ABOUT THIS EXERCISE
For the records that follow, please set down exactly the lines between the one holding "什么是益生菌？为何宝宝需要它？" and the one holding "态，这无疑让家长们省心不少。", inclusive, and only those.

:: DATA EXCERPTS ::

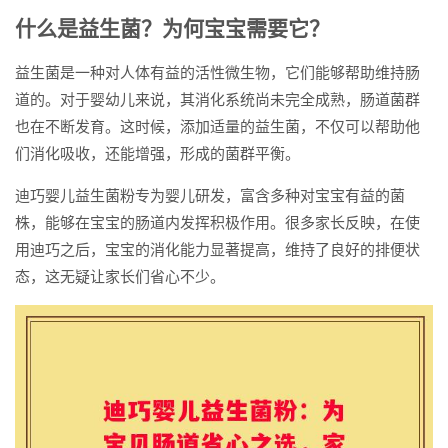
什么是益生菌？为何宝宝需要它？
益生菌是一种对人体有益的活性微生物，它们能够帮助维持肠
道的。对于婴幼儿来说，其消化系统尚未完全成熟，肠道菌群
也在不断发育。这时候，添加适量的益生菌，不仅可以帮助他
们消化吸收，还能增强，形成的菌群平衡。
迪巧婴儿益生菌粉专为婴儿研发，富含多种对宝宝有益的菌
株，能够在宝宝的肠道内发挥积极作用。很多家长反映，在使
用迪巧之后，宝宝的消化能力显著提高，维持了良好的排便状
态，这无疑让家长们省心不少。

:::
:: DATA EXCERPTS ::

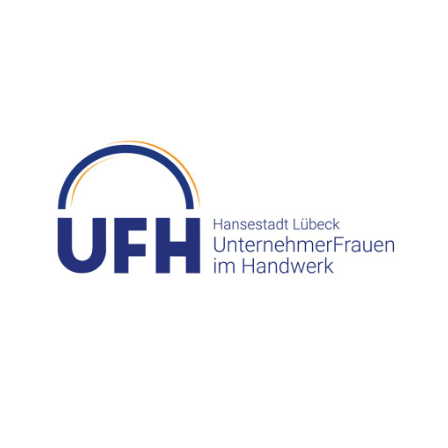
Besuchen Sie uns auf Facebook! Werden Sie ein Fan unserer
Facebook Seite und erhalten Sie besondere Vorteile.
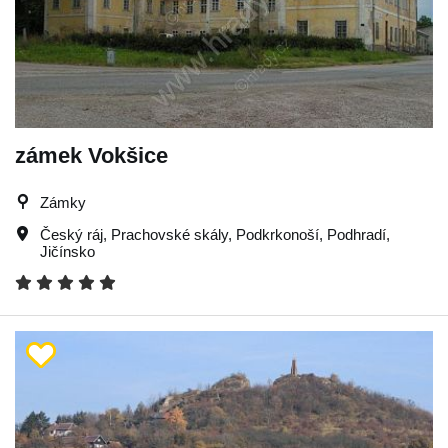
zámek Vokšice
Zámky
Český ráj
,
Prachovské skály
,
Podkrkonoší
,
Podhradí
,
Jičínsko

:::
:: DATA EXCERPTS ::

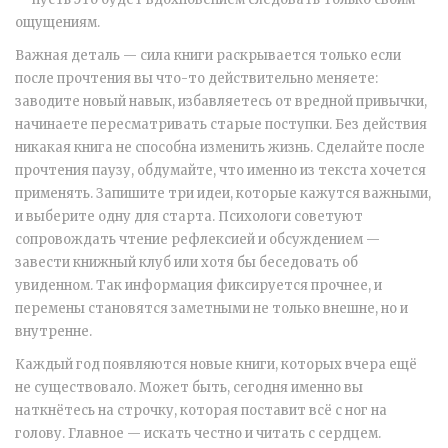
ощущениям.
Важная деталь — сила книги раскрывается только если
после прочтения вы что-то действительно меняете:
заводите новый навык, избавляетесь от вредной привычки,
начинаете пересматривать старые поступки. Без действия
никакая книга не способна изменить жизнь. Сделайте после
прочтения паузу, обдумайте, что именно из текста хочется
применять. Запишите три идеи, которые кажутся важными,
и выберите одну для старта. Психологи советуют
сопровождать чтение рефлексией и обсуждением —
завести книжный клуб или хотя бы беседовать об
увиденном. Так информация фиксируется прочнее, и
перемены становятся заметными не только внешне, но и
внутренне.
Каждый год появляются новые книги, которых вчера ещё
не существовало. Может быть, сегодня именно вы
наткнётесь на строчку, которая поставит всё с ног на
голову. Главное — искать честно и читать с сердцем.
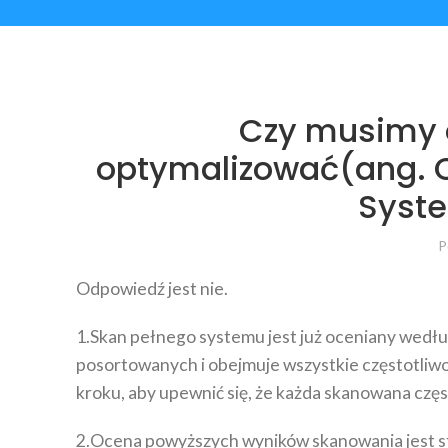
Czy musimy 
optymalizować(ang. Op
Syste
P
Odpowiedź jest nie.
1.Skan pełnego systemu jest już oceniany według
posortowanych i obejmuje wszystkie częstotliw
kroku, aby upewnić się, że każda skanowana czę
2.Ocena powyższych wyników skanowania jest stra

:::

EXERCISE ANSWER
什么是益生菌？为何宝宝需要它？
益生菌是一种对人体有益的活性微生物，它们能够帮助维持肠
道的。对于婴幼儿来说，其消化系统尚未完全成熟，肠道菌群
也在不断发育。这时候，添加适量的益生菌，不仅可以帮助他
们消化吸收，还能增强，形成的菌群平衡。
迪巧婴儿益生菌粉专为婴儿研发，富含多种对宝宝有益的菌
株，能够在宝宝的肠道内发挥积极作用。很多家长反映，在使
用迪巧之后，宝宝的消化能力显著提高，维持了良好的排便状
态，这无疑让家长们省心不少。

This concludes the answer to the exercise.